And a guy came to me — I had a couple of offers at that point — but my buddy, who’s now my partner, Brad Woy owns a company called Express Working Capital. The lend money to restaurants, they do credit card processing, insurance, they now do PR, all this kind of scheme they have going on. So he comes to me and goes, “Hey, I love The Commissary. Why don’t I lend you the money so you can open more Commissaries.” I’m going, “I’m not borrowing money to open restaurants anymore ever in my life.” I said, “If you want to be my partner, I’ll do it.” He asked what I had in mind, and I said I wanted to open up a small restaurant where I can cook. Like Jean-Georges [Vongerichten] did before he opened all these places. It’s a place where you can come see a chef cook and do his thing, and I can focus and find myself again. Build a laboratory for myself, but have everything be for the guest.

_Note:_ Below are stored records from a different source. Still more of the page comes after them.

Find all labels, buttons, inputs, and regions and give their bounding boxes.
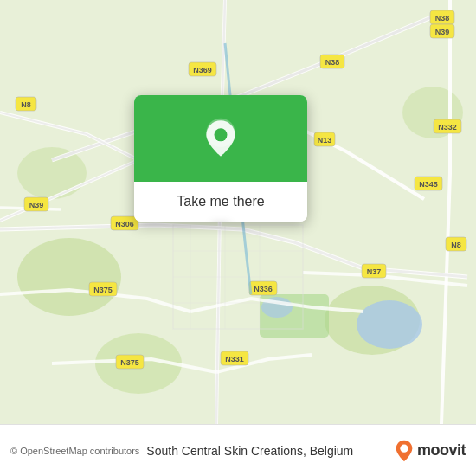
svg-text:N39: N39 (435, 28, 450, 36)
svg-text:N38: N38 (325, 58, 340, 67)
svg-text:N37: N37 (367, 267, 382, 276)
svg-point-42 (215, 128, 228, 141)
place-name: South Central Skin Creations, Belgium (146, 444, 388, 458)
svg-text:N8: N8 (451, 241, 461, 249)
svg-text:N345: N345 (419, 180, 438, 189)
attribution-text: © OpenStreetMap contributors (10, 446, 139, 456)
svg-text:N8: N8 (21, 100, 31, 109)
svg-text:N39: N39 (29, 201, 44, 209)
popup-card: Take me there (134, 95, 307, 222)
svg-point-6 (17, 147, 87, 199)
svg-text:N331: N331 (225, 355, 244, 363)
svg-text:N38: N38 (435, 14, 450, 23)
svg-text:N332: N332 (438, 123, 457, 132)
take-me-there-button[interactable]: Take me there (134, 182, 307, 222)
svg-text:N375: N375 (120, 358, 139, 367)
map-container: N38 N38 N39 N369 N8 N13 N332 N345 N8 N39… (0, 0, 476, 424)
svg-text:N375: N375 (93, 286, 113, 294)
svg-text:N336: N336 (254, 285, 273, 293)
svg-text:N306: N306 (115, 220, 134, 228)
moovit-logo: moovit (395, 439, 466, 463)
svg-text:N13: N13 (318, 136, 332, 145)
moovit-pin-icon (395, 439, 414, 463)
svg-point-7 (357, 300, 422, 349)
svg-point-43 (400, 444, 408, 452)
svg-point-1 (17, 238, 121, 316)
moovit-brand-text: moovit (417, 441, 466, 460)
svg-text:N369: N369 (193, 66, 212, 74)
location-pin-icon (199, 117, 242, 160)
popup-icon-area (134, 95, 307, 182)
bottom-bar: © OpenStreetMap contributors South Centr… (0, 424, 476, 476)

Also, develop a team of young cooks, so if we do other projects, I can train them, like a farm system. Any good restaurant, I feel like — you can see with David Chang — it’s like a cult. You have to have an army of people that love you, respect you, and you lead them into success. And that’s what we’re trying to do at Spoon. It’s working so far, and I have total faith.

I want to ask you about how you would describe your leadership style. Because there was a dig thrown in the D Magazine piece where [The Mansion chief operating officer] Robert Boulogne said you were a great “cook” but that “chef connotes managing people and processes.” He said, “He’s a great cook, he’s very talented, he’s exceptional in some ways.” But there was that distinction about you not being great at management.

This is the great divide of why I’ll never work for the man again, unless they pay me tons and tons of money, because they need control. That line is a bunch of shit, because I led the hotel. I reinvented the cooks. They all now have successful [careers]. Jason Maddy now has Oak, Tim Byres now has Smoke. These are all my chefs de cuisine. So I took the best that Dallas, Texas had and I put them under one roof. I mentored them and I led them. My buddy Bob [Boulogne], who now doesn’t have a job or wife, had to say something in the press.

The reason why I moved on, and they try to make it about my behavior, or that I was abusive to people or something like that. That’s the quickest way to get rid of someone in a hotel, and it’s just not so. To this day, with Bruno [Davaillon] there, the walls are still shaking without me. The restaurant’s doing nothing, ’cause Bruno’s just a very quiet, amazing French chef. He’s a good friend of mine, but you need a personality there. And what happened was the twenty-year-old HR person and the controller that’s been there forever got control of the hotel again after the recession. I mean, The Mansion hasn’t made money in like, fifteen years.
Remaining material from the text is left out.